Thomas Edison famously believed that failure was simply a temporary stop on the pathway to success. That might be true when you’re inventing the light bulb, but when you’re planning to upgrade your talent acquisition software, a technology implementation failure could have devastating effects on budgets, revenue, productivity, and work hours.

A recent Gartner study found that up to 75% of all enterprise resource planning (ERP) implementations fail to meet their objectives. That’s astonishing—and it should make every project manager sit up and pay attention. What’s going on with IT implementation and why aren’t businesses getting the results they expect?

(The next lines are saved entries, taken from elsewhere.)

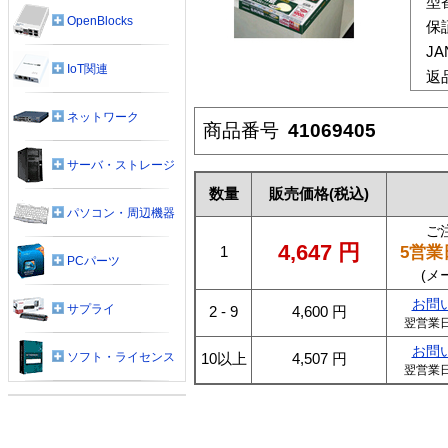
型
OpenBlocks
保
J
IoT関連
返
ネットワーク
商品番号
41069405
サーバ・ストレージ
数量
販売価格
(税込)
パソコン・周辺機器
ご
4,647
円
5営業
1
PCパーツ
(メ
お問
サプライ
2 - 9
4,600
円
翌営業
お問
ソフト・ライセンス
10以上
4,507
円
翌営業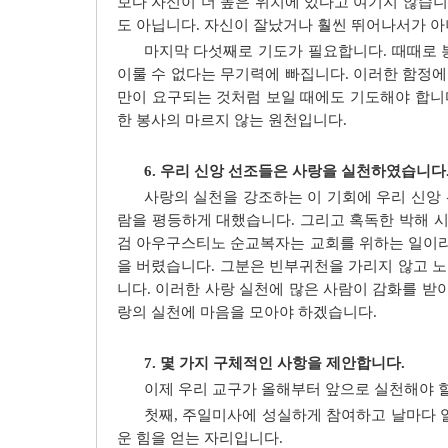
보다 자신이 더 높은 위치에 있다고 여기지 않습니
도 아닙니다. 자신이 잘났거나 훨씬 뛰어나서가 아
마지막 다섯째로 기도가 필요합니다. 때때로 
이룰 수 없다는 무기력에 빠집니다. 이러한 함정에
만이 요구되는 것처럼 보일 때에도 기도해야 합니
한 봉사의 마르지 않는 원천입니다.
6. 우리 신앙 선조들은 사랑을 실천하였습니다
사랑의 실천을 강조하는 이 기회에 우리 신앙 
람을 평등하게 대했습니다. 그리고 혹독한 박해 
검 아우구스티노 순교복자는 교회를 위하는 일이
을 버렸습니다. 그분은 빈부귀천을 가리지 않고 
니다. 이러한 사랑 실천에 많은 사람이 감화를 받
랑의 실천에 마음을 모아야 하겠습니다.
7. 몇 가지 구체적인 사항을 제안합니다.
이제 우리 교구가 올해부터 앞으로 실천해야 
첫째, 주일미사에 성실하게 참여하고 날마다 
운 힘을 얻는 자리입니다.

While every recruiting software implementation brings a unique blend of factors into play, here are 9 of the most common reasons for project failure:

Ambiguous Methodology
Waterfall by any other name is still waterfall. In other words, agile isn’t just waterfall with different terms. If you want to use agile methodology, make sure you understand what it entails, plan for cultural adjustments (especially if this is a new approach for your company), and solicit buy-in from participants.

Insufficient Planning
Poor planning leads to confusion, budget excesses, and problems with project scope. Agile methodology doesn’t negate the need for careful technology evaluation, requirements elicitation, timeline development, budgeting, testing strategy, contingency planning, and negotiation among participants and stakeholders.

Lack of Clear Leadership
With no designated leader, the project will flounder. Every project needs a champion—a primary decision-maker who is responsible for keeping all stakeholders on the same page, facilitating involvement at key stages of the project, encouraging leadership buy-in, and demonstrating the need for change.

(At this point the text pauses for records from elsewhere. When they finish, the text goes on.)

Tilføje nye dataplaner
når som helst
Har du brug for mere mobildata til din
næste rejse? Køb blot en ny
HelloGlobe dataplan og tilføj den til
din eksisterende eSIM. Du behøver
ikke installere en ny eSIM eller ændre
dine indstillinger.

Insufficient Requirements Elicitation
Haphazard or incomplete requirements gathering will result in poor adoption rates and usability issues. Consider business, talent acquisition, and IT needs and follow a systematic methodology for drawing out requirements that may not be initially apparent.

Communication Breakdowns
Communication problems among stakeholders, project management, talent acquisition, and IT personnel result in different priorities and processes. Keep everyone on track with a formal communication process, metrics, and frequent updates.

Scope Creep
Scope creep often happens because you haven’t done due diligence on one or more of the items listed above. If your project is becoming more and more complicated as you go and you’re worried about your budget and timeline, be sure to thoroughly evaluate each change request and keep your initial vision in mind.

Haphazard Testing Strategy
Insufficient testing will guarantee problems at go-live. In addition to iterative testing, conduct active load user testing to identify any unanticipated effects or bugs and avoid downtime.

Undeveloped or Nonexistent Contingency Plan
If something can go wrong, it probably will. Develop contingency plans to mitigate problems and prepare for worst-case scenarios.

Quality Assurance Issues
When the final outcome doesn’t match the initial vision, go back and assess your processes and strategy for errors or quality problems. Quality assurance manages deliverables using audits, benchmarking, cost-benefit analyses, control charts and other measures to ensure that the project meets original core requirements and expectations.

Businesses can’t afford to be as cavalier about project failure as Thomas Edison was about his 10,000 ways not to invent a light bulb, but they can learn from the challenge he issued to his staff: “There is a better way to do it. Find it.”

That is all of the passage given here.